Government Contracting Vehicles


GSAThe 8(a) STARS II GWAC is a competitive multiple award, Indefinite Delivery Indefinite Quantity (IDIQ) set-aside contract vehicle for small businesses that participate in the Small Business Administration (SBA) 8(a) program. The 8(a) STARS II program is reserved exclusively for qualifying certified 8(a) small businesses, and has a five-year base with one five-year option.

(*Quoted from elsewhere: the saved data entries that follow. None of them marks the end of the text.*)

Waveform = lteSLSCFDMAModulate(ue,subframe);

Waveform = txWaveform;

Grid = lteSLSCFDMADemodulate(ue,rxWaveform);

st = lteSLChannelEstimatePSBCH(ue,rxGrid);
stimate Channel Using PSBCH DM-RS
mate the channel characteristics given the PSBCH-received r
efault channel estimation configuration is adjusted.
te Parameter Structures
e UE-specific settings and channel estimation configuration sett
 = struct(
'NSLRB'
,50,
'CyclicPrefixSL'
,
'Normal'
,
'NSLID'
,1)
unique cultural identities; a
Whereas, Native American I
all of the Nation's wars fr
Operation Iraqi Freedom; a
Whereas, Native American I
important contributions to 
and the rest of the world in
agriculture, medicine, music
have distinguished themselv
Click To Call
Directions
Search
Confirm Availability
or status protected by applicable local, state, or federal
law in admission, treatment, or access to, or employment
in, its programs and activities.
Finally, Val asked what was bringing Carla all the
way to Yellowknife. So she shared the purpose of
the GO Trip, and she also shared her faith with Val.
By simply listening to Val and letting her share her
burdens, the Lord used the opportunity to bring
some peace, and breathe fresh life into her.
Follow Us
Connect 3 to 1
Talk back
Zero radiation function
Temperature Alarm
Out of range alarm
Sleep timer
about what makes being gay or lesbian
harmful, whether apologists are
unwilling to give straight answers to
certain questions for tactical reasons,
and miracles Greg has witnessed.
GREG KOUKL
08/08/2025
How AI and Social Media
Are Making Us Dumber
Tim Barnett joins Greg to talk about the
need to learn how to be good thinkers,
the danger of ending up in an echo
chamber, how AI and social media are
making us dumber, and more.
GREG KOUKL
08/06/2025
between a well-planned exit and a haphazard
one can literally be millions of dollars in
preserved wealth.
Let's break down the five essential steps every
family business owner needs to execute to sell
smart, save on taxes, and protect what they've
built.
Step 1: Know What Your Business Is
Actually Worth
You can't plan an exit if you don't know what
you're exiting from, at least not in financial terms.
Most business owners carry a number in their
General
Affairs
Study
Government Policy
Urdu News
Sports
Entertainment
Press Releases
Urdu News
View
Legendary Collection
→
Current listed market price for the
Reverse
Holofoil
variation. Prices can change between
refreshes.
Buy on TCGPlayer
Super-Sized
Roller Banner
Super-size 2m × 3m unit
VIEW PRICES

In addition, it has a $10 billion program ceiling and facilitates directed task orders up to $4 million.

Contract Details

        • OnWire’s 8(a) STARS II Contract Number: GS00Q17GWD2173
        • Contract Effective Date: June 13, 2017
        • Contract Expiration Date: August 30, 2021
        • Ordering Information: Please email for more details

GSA Schedule 70

GSAAs the largest and most widely used acquisition vehicle in the federal government, General Services Administration (GSA) Information Technology (IT) Schedule 70 contract features fast, streamlined ordering procedures and the convenience of dealing directly with OnWire. The five-year contract allows for government entities to efficiently purchase OnWire’s services using pre-negotiated terms and pricing.

Contract Details

        • OnWire’s GSA Contract Number: GS-35F-140CA
        • Contract Effective Date: January 14, 2015
        • Contract Expiration Date: January 14, 2020
        • Ordering Information: Visit the GSA Advantage site for details

8(a) Sole Source


The 8(a) Business Development Program is a business assistance program for small disadvantaged businesses. The 8(a) Program offers a broad scope of assistance to firms that are owned and controlled at least 51% by socially and economically disadvantaged individuals and is an essential instrument for helping socially and economically disadvantaged entrepreneurs gain access to the economic mainstream of American society. Participation in the program is divided into two phases over nine years: a 4-year developmental stage and a 5-year transition stage.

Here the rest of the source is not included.